President Donald J. Trump

Renaming the Department of Health and Human Services and combining the departments of Labor and Education are two of the many proposals in a government reform plan released Thursday by President Donald Trump.

Much of the plan would require approval from Congress, so the future of the proposals is uncertain.

“We really appreciate all of the input we got. We had hundreds of thousands of comments from the public on this over the course of the last year,” Mick Mulvaney, director of White House Office of Management and Budget, said in a YouTube video in which he discussed the document. Trump had asked the OMB to devise the plan after taking office.

Under the plan, titled “Delivering Government Solutions in the 21st Century: Reform Plan and Reorganization Recommendations,” HHS would be renamed the Department of Health and Public Welfare.

Some nutrition assistance programs currently under the U.S. Department of Agriculture — the Child and Adult Care Food Program; the Supplemental Nutrition Assistance Program; and Women, Infants, and Children and its Farmers’ Market Nutrition Programs — would move to the Health and Public Welfare Department. The Commodity Supplemental Food Program for low-income individuals who are aged at least 60 years, the National School Lunch and School Breakfast programs, the Emergency Food Assistance Program and some other programs would remain under the USDA.

“With the move of these non-commodity programs, the welfare portfolio at HHS increases significantly,” according to the plan. “The proposal renames HHS the Department of Health and Public Welfare to more accurately reflect the mission of the agency and raise the profile of non-health related programs within the agency.”

Also, a new Council on Public Assistance, including all agencies that administer public benefits, would be given the statutory authority to set cross-program policies, including uniform work requirements for benefits.

The plan also calls for moving USDA housing programs to the Department of Housing and Urban Development.

Merging Labor and Education

The president’s plan also calls for merging the departments of Labor and Education into one cabinet agency, the Department of Education and the Workforce, “charged with meeting the needs of American students and workers from education and skill development to workplace protection to retirement security.”

“This is what a lot of other countries do because they see both job training and educational training as preparing folks for the workforce. …We get a lot of efficiencies, we get a lot of cost savings, but more importantly, we get better results,” Mulvaney said.

“Worker protection” areas such as the Wage and Hour Division, the Occupational Safety and Health Administration, the Office of Civil Rights, the Office of Workers’ Compensation and other “enforcement” operations would be shifted to a new “sub-agency.”

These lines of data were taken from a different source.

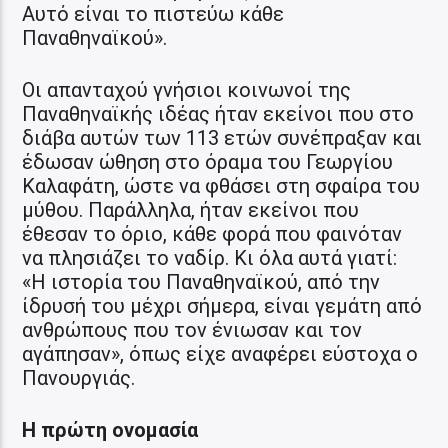
Αυτό είναι το πιστεύω κάθε
Παναθηναϊκού».
Οι απανταχού γνήσιοι κοινωνοί της
Παναθηναϊκής ιδέας ήταν εκείνοι που στο
διάβα αυτών των 113 ετών συνέπραξαν και
έδωσαν ώθηση στο όραμα του Γεωργίου
Καλαφάτη, ώστε να φθάσει στη σφαίρα του
μύθου. Παράλληλα, ήταν εκείνοι που
έθεσαν το όριο, κάθε φορά που φαινόταν
να πλησιάζει το ναδίρ. Κι όλα αυτά γιατί:
«Η ιστορία του Παναθηναϊκού, από την
ίδρυσή του μέχρι σήμερα, είναι γεμάτη από
ανθρώπους που τον ένιωσαν και τον
αγάπησαν», όπως είχε αναφέρει εύστοχα ο
Πανουργιάς.
Η πρώτη ονομασία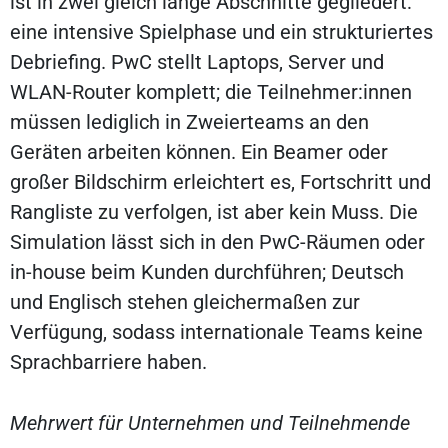
ist in zwei gleich lange Abschnitte gegliedert:
eine intensive Spielphase und ein strukturiertes
Debriefing. PwC stellt Laptops, Server und
WLAN-Router komplett; die Teilnehmer:innen
müssen lediglich in Zweier­teams an den
Geräten arbeiten können. Ein Beamer oder
großer Bildschirm erleichtert es, Fortschritt und
Rangliste zu verfolgen, ist aber kein Muss. Die
Simulation lässt sich in den PwC-Räumen oder
in-house beim Kunden durchführen; Deutsch
und Englisch stehen gleichermaßen zur
Verfügung, sodass internationale Teams keine
Sprachbarriere haben.
Mehrwert für Unternehmen und Teilnehmende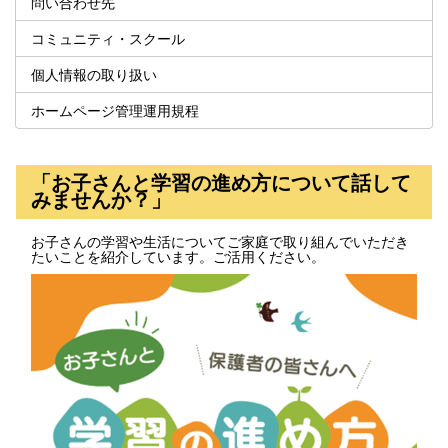
問い合わせ先
コミュニティ・スクール
個人情報の取り扱い
ホームページ管理運用規程
「お子さんと学習の進め方について話して
みませんか？」
お子さんの学習や生活についてご家庭で取り組んでいただき
たいことを紹介しています。ご活用ください。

“In the new DEW, all of these agencies would report to one senior official to enhance the efficiency and coordination of enforcement and compliance assistance efforts,” the report states.

The plan also proposes “significant government-wide workforce development program consolidations, streamlining separate programs in order to increase efficiencies and better serve American workers.”

“The federal government is long overdue for a serious overhaul,” Rep. Virginia Foxx (R-NC), chair of the House Committee on Education and the Workforce, said in a statement.

The committee’s ranking member, Rep. Bobby Scott (D-VA), however, described the plan as “a hastily concocted proposal that uses the false promise of ‘streamlining’ to cut investments in our future. …The Department of Labor is no more equipped to oversee elementary education policy than the Department of Education is prepared to enforce standards for coal mine safety. The logic behind this proposal is painfully thin.”